C'est peut etre plus violent, mais c'est finalement plus juste. Il ne rattrapera jamais son retard.

 

 

Le savaient-ils déjà ? Est-ce juste une façon de parler "politiquement correct" ou une volonté délibérée de ne pas enfermer un enfant aussi jeune dans un carcan trop grand pour lui.

 

 

A bien y réfléchir, je crois que je n'ai jamais entendu un seul médecin ou intervenant parler de Guillaume en utilisant ce mot : handicapé...

 

J'ai droit à pleins de variante : enfant avec des difficultés, enfant différent, enfant présentant un retard de développement, enfant à problèmes, etc...

 

 

 

Pourtant rapidement - est-ce pour exorciser - j'ai employé ce mot "handicapé" pour parler de Guillaume... Car il n'y a pas à tortiller : il est handicapé, et je ne vois pas d'autre vocable de la langue française qui puisse aussi bien le désigner...

 

Oh ! rassurez-vous. Pour moi Guillaume est un charmant petit garçon, MON adorable petit garçon, avant d'être un Handicapé. Mais tout comme on dit sa soeur qu'elle est "rigolote" (signe distinctif premier de Malou, c'est toujours la première chose qu'on me dit d'elle "qu'elle est rigolote"), et bien Guillaume est handicapé.

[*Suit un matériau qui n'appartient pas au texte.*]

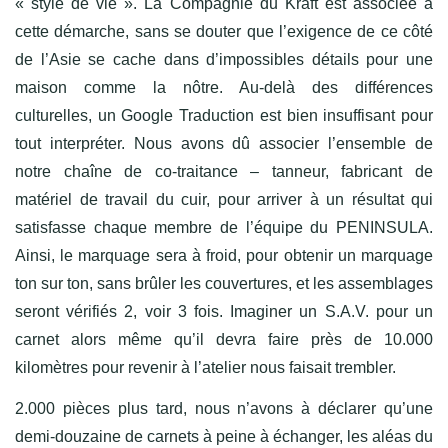
« style de vie ». La Compagnie du Kraft est associée à
cette démarche, sans se douter que l’exigence de ce côté
de l’Asie se cache dans d’impossibles détails pour une
maison comme la nôtre. Au-delà des différences
culturelles, un Google Traduction est bien insuffisant pour
tout interpréter. Nous avons dû associer l’ensemble de
notre chaîne de co-traitance – tanneur, fabricant de
matériel de travail du cuir, pour arriver à un résultat qui
satisfasse chaque membre de l’équipe du PENINSULA.
Ainsi, le marquage sera à froid, pour obtenir un marquage
ton sur ton, sans brûler les couvertures, et les assemblages
seront vérifiés 2, voir 3 fois. Imaginer un S.A.V. pour un
carnet alors même qu’il devra faire près de 10.000
kilomètres pour revenir à l’atelier nous faisait trembler.
2.000 pièces plus tard, nous n’avons à déclarer qu’une
demi-douzaine de carnets à peine à échanger, les aléas du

C'est son signe distinctif...

 

 

Et il n'y a aucune honte à dire ça.

 


Bien sûr il y a l'autobus qu'on se prend en pleine face le jour où le médecin vous prend seuls dans le bureau, vous dit de vous asseoir, sort sa tête des grands jours et tente avec les plus infimes précautions de vous faire comprendre que c'est fini, votre enfant ne sera jamais "comme les autres".

 

Mais finalement, puisque cette annonce est violente de toute façon, pourquoi ne pas dire les choses telles qu'elles sont. Est-ce honteux de désigner une personne comme étant handicapée ? Je reste persuadée que si c'est un mot si difficile à entendre et à utiliser pour les parents, ce n'est pas tant pour la réalité qu'il désigne (car après tout, on vit avec tous les jours, on sait bien ce que c'est) mais simplement car ce mot renvoie à un tel sentiment de frayeur... Finalement, le chemin de l'intégration du handicap comme un élément "normal" de la société est encore bien long...

 

 

Pourtant, certains professionnels maladroits (ou tout simplement cons*) pour ne pas utiliser ce mot, vous sortent de choses tellement plus monstrueuses, et qui effectivement renvoient à tout ce qu'il y a de plus terrible pour un parent : un légume...

 

C'est dit ouvertement, ou c'est sous-entendu, mais c'est tellement éloigné de ce qu'est la réalité d'un quotidien avec un enfant handicapé. Et c'est finalement, de la part de ses professionnels, bien mal connaitre la réalité qu'ils cotoient pourtant tous les jours. Un moyen de se protéger ? se protéger de quoi ???

 

Bien sur, vous me direz que  certains enfants sont tellement atteints... Et bien n'en déplaise, je crois tout de meme, qu'aussi immobile et silencieux puissent etre un enfant handicapé, il ne sera jamais l'équivalent d'un légume. Je ne crois pas que chez le plus conscencieux des maraîchers, un légume puisse apporter autant d'amour et de gratifications qu'un enfant.

 

 

Pourtant, est-ce vraiment bien d'utiliser ce mot dès le départ, n'est-ce pas privé un enfant de toutes ses chances... Il y a cette si jolie petite fille à lunettes. Les médecins ont annoncé un avenir bien noir à ses parents, se permettant les pronostics les plus terribles, les privant de tout espoir. Je ne sais pas s'ils sont allés jusqu'à la désigner comme handicapée.

 

Et pourquoi l'auraient-ils fait ? quand on voit tous ses progrés et la vitesse à laquelle ils sont accomplies, on peut sereinement espérer beaucoup de choses pour cette jolie poussinette. Ou cette adorable fillette aux cheveux bouclés, qui à mes yeux, fait preuve d'une intelligence stupéfiante ? Ou ce petit garçon, à l'allure de petit pantin de bois, dont je m'imagine lire chaque jour ou presque derrière les mots des parents qu'ils dépassent tout ce qu'ils avaient imaginé pour lui. Pourtant, ce sera toujours plus difficile pour eux que pour un autre, car ils auront toujours la main dans le chapeau.

 

 

Pour autant, ai-je raison de désigner mon garçon comme porteur d'un handicap ? Je pense que oui, car c'est plus simple pour moi... Je me rends bien compte que parfois ce mot peut résonner chez mon interlocuteur comme une armure que je brandirais.

 

Mais c'est plus facile. Guillaume est handicapé. Pas la peine d'expliquer plus. Pas la peine d'entrer dans les détails. Pas la peine d'en parler. Le débat est clos, passons à autre chose, vous voulez bien ? Oui, il est heureux  ! N'est-ce pas plus intéressant de parler de lui que de son handicap ?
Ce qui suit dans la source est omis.